如果 agent 点错按钮、误读控件、滚动过头、没有识别 toast,测试报告不能直接归因于产品缺陷。GUI-Perturbed、UI-Zoomer、AutoFocus、DRS-GUI、ScreenParse、WinDeskGround 等工作提示了几个工程原则:
- grounding 结果需要置信度和备选区域,而不是单一坐标;
- 高风险动作前应使用二次确认,例如截图标注、控件树匹配、动作效果验证;
- 测试报告应记录 grounding evidence:目标描述、候选元素、最终坐标、点击前后截图、控件树 diff;
- 对动态列表、瀑布流、弹窗和 WebView,应把“查找元素”建模为搜索过程,而不是一次性定位。
5. 第四条主线:训练范式从 SFT 走向数据飞轮、RL 和自进化
GUIAgent 的训练正在从“收集人工轨迹做 SFT”走向更复杂的数据飞轮:视频和录屏生成轨迹,失败轨迹生成修正样本,环境提供可验证 reward,RL 和 RFT 优化长程任务,memory 系统沉淀经验。
5.1 代表论文
5.2 失败轨迹成为训练资产
UI-Voyager 的核心不是“又训练了一个移动 agent”,而是把失败轨迹变成可学习对象;SE-GA、GUI-CIDER、Video2GUI、HATS、CUA-Suite、GUI-Libra、MobileRL 等工作也都在回答同一个问题:真实 GUI 任务成本高、失败多、路径长,如何把这些失败转化为更好的模型和 policy?

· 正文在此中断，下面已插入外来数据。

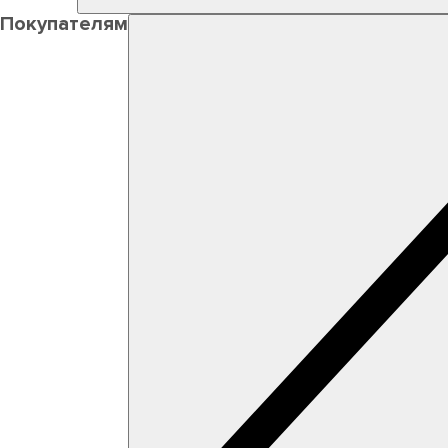
Покупателям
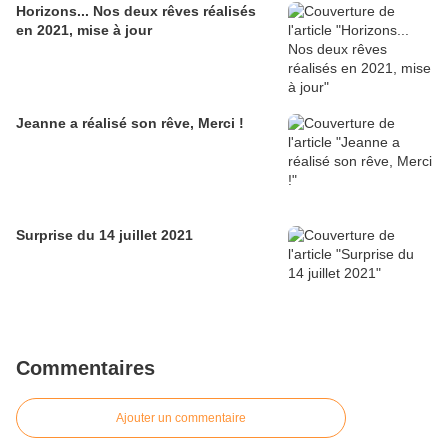
Horizons... Nos deux rêves réalisés
en 2021, mise à jour
Jeanne a réalisé son rêve, Merci !
Surprise du 14 juillet 2021
Commentaires
Ajouter un commentaire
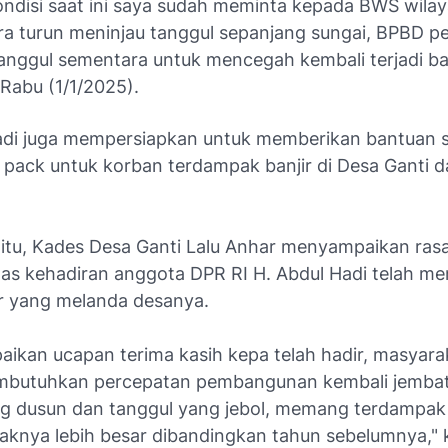
kondisi saat ini saya sudah meminta kepada BWS wil
ra turun meninjau tanggul sepanjang sungai, BPBD pe
nggul sementara untuk mencegah kembali terjadi ban
Rabu (1/1/2025).
adi juga mempersiapkan untuk memberikan bantuan
0 pack untuk korban terdampak banjir di Desa Ganti 
itu, Kades Desa Ganti Lalu Anhar menyampaikan rasa
tas kehadiran anggota DPR RI H. Abdul Hadi telah me
ir yang melanda desanya.
aikan ucapan terima kasih kepa telah hadir, masyara
mbutuhkan percepatan pembangunan kembali jemba
 dusun dan tanggul yang jebol, memang terdampak 
knya lebih besar dibandingkan tahun sebelumnya," 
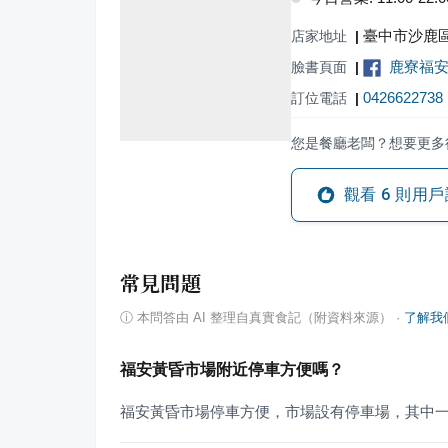
臺中市沙鹿區
店家地址
|
鹿寮福
臉書頁面
|
0426622738
訂位電話
|
您是餐廳老闆？想要更多
觀看
6
則用戶
常見問題
ⓘ
本問答由 AI 整理自真實食記（附資料來源）
·
了解我
福安黃昏市場附近停車方便嗎？
福安黃昏市場停車方便，市場設有停車場，其中一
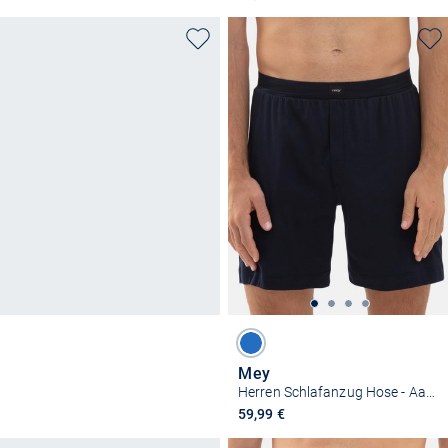
Mey
Herren Schlafanzug Hose - Aarhus
59,99 €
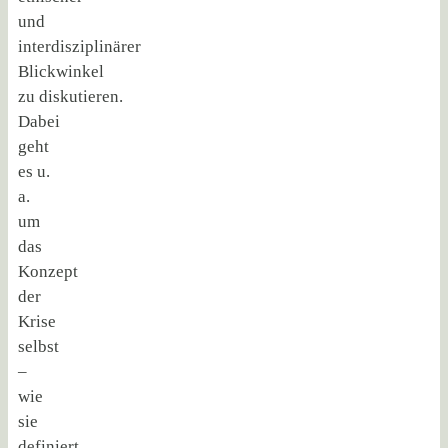
und
interdisziplinärer
Blickwinkel
zu diskutieren.
Dabei
geht
es u.
a.
um
das
Konzept
der
Krise
selbst
–
wie
sie
definiert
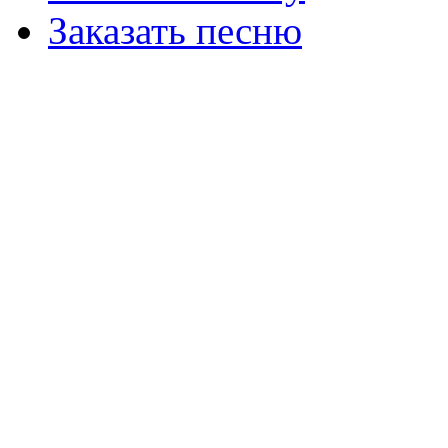
Заказать песню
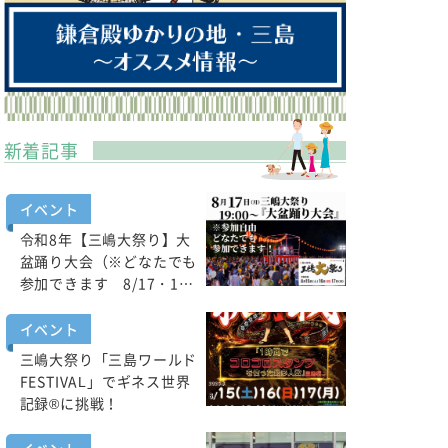
新着記事
イベント
令和8年【三嶋大祭り】大
盆踊り大会（※どなたでも
参加できます 8/17・1…
イベント
三嶋大祭り「三島ワールド
FESTIVAL」でギネス世界
記録®に挑戦！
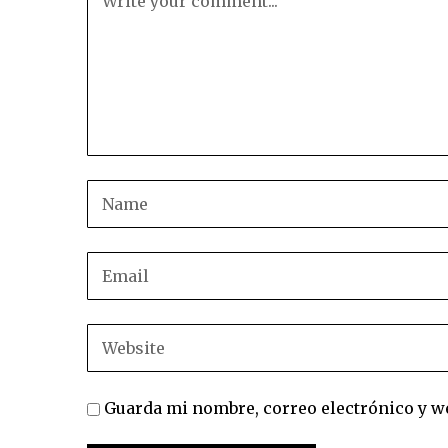
Guarda mi nombre, correo electrónico y w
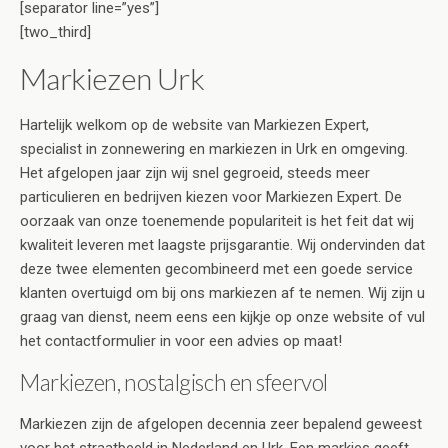
[separator line=”yes”]
[two_third]
Markiezen Urk
Hartelijk welkom op de website van Markiezen Expert,
specialist in zonnewering en markiezen in Urk en omgeving.
Het afgelopen jaar zijn wij snel gegroeid, steeds meer
particulieren en bedrijven kiezen voor Markiezen Expert. De
oorzaak van onze toenemende populariteit is het feit dat wij
kwaliteit leveren met laagste prijsgarantie. Wij ondervinden dat
deze twee elementen gecombineerd met een goede service
klanten overtuigd om bij ons markiezen af te nemen. Wij zijn u
graag van dienst, neem eens een kijkje op onze website of vul
het contactformulier in voor een advies op maat!
Markiezen, nostalgisch en sfeervol
Markiezen zijn de afgelopen decennia zeer bepalend geweest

对 APP 自动化测试平台来说,这意味着历史测试资产不再只是用例库,还可以变成训练数据:
- 手工测试录屏 → 轨迹抽取 → 动作序列和页面语义;
- 自动化失败日志 → fork point 定位 → 修复动作或等待策略;
- 缺陷复现步骤 → 可回放轨迹 → 回归测试 seed;
- 多版本测试结果 → UI drift 数据 → grounding 和 verifier 训练样本;
- flaky case → 环境扰动、等待策略、oracle 稳定性数据。
6. 第五条主线:Verifier、Critic、过程奖励正在成为 GUIAgent 的安全阀
长程 GUI 任务的难点不是每一步都完全不会,而是某一步稍微偏航后继续执行,最终产生错误结果甚至危险副作用。因此近一年大量工作开始研究 action-effect verification、process reward、history-aware critic、reward model、trace-level comparison。
6.1 代表论文
6.2 从“执行后验收”到“执行中验证”
VeriGUI 强调动作后要验证 expected effect;HiViG 把历史轨迹压缩后用于执行前 critique;StainFlow 把实体证据链引入过程奖励;OS-Themis、WebArbiter、GUI-Shepherd、VAGEN、Video-Based Reward Modeling 等则从不同角度构造“判断 agent 是否真的做对”的机制。
移动端 QA 的落地方式很清晰:
- 点击后验证页面是否切换、控件是否出现、loading 是否消失;
- 输入后验证文本、键盘、焦点和格式化结果;
- 下单前验证价格、优惠、库存、地址、支付方式;
- 发送消息后验证本端、对端、服务端和 push 状态;
- 出现异常时判断是 App bug、网络问题、环境不满足,还是 agent 操作错误。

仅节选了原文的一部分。